Militaristisch Uniformes - senkrechte Striche und Drähte - zeichnen die gespenstisch kargen Landschaften der Monokulturen aus. Späte Kälte heißt es da. Blick über die Mauer anderswo. Bunt wird's erst in der großen Stadt. Klugmann sieht sie als Flickwerk und betreibt unbekümmert Zettelwirtschaft und Kunststoffmalerei. So finden sich großformatige Meditationen zu Raum und Fläche aus Graphit und Bienenwachs einerseits, viel Acryl und die Technik der Collage andererseits.
Es geht um Weinberge. Es geht um New York. Und es geht vor allem um Bilder und Texturen. Die jeweils eine Komponente verleiht der anderen Gestalt, gibt sich erst in der Bezogenheit preis und läd zu immer neuen Sehweisen des hinlänglich Bekannten ein.
Im Bautagebuch, das voraussichtlich 2002 erstmals in Ulm zu sehen sein wird, findet das ernsthafte Spiel mit Struktur und Material seinen prägnantesten Ausdruck.
"Ich beschäftige mich mit Problemen, die beim Umbau eines Pferdestalls entstehen.", beschreibt der Produzent lakonisch seine Tätigkeit. Seit 1997 bastelt der ungelernte Bauherr am Eigenheim: einem Tübinger Pferdestall, in dem er sich Wohn- und Arbeitsräume nach eigenem Willen selbst gestaltet.

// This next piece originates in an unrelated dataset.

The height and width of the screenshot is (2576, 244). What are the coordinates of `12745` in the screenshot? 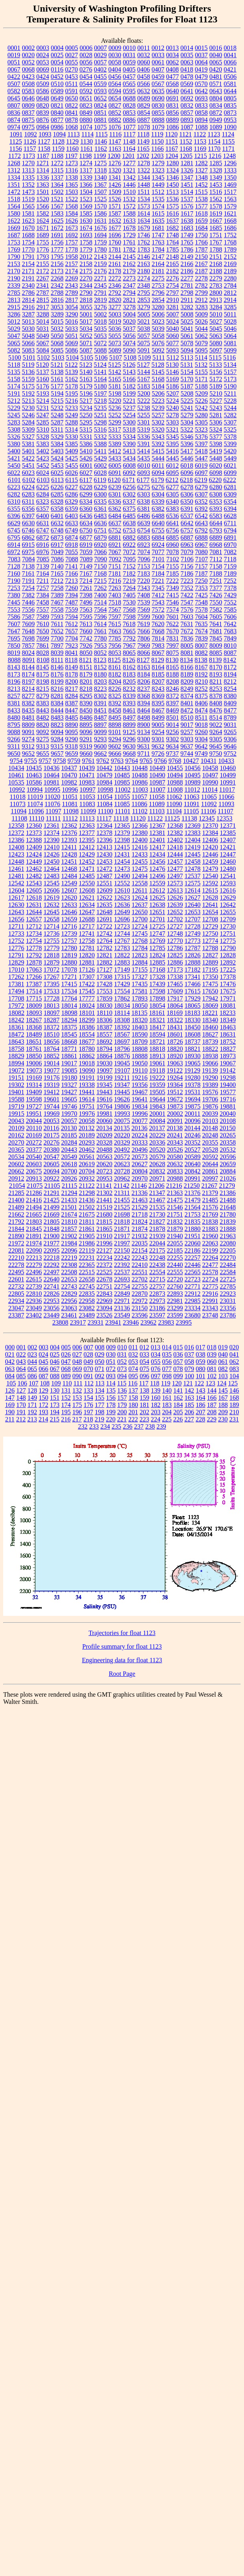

Abwasser, Statik, Dachkonstruktion, Elektrik... Die Bildthemen des Bautagebuchs erwachsen aus den konkreten Anforderungen des Arbeitsalltags auf dem Bau. Ebenso abwechslungsreich wie die Entwicklungsstadien eines Gebäudeumbaus sind dementsprechend die verwandten Techniken. Klugmann fertigt neben Collagen, Stempel- und Prägedrucken, Bleistift- und Kohlezeichnungen an.
Wo anfänglich der Aspekt der Konstruktion überwiegt, wird gegen Ende der Bauzeit die Materialfrage dringlicher. Bausubstanzen dienen jetzt als Malgrund und Material. Das Material wird quasi ins Bild eingebaut. Ganz bewußt bleibt Dreckiges, Unfertiges stehen und bringt den Werkstattcharakter auf den Punkt. Es geht eben um Probleme, die beim Umbau eines Pferdestalls entstehen. Und es geht vor allem um Probleme, die das Material aufwirft.
Die Frage nach dem Material gerät für den 38-jährigen mehr und mehr zur Gretchenfrage in der Kunst: "Das Entscheidende ist das Material. Das ist das Bild letzthin." In diesem Sinn versperren sich seine Zyklen dem Erzählerischen. Die späten Arbeiten des Bautagebuchs tragen keine Titel mehr. Sie bleiben offen. Stellen den Betrachter beim Betrachten auf sich. Ein neuer Dialog darf sich von hier aus entspinnen. Das vorausgegangene Zwiegespräch zwischen dem Produzenten und seinem Gegenüber will gerade nicht gewissenhaft nachvollzogen werden, sondern vom Bild ausgehend Raum öffnen für Andere.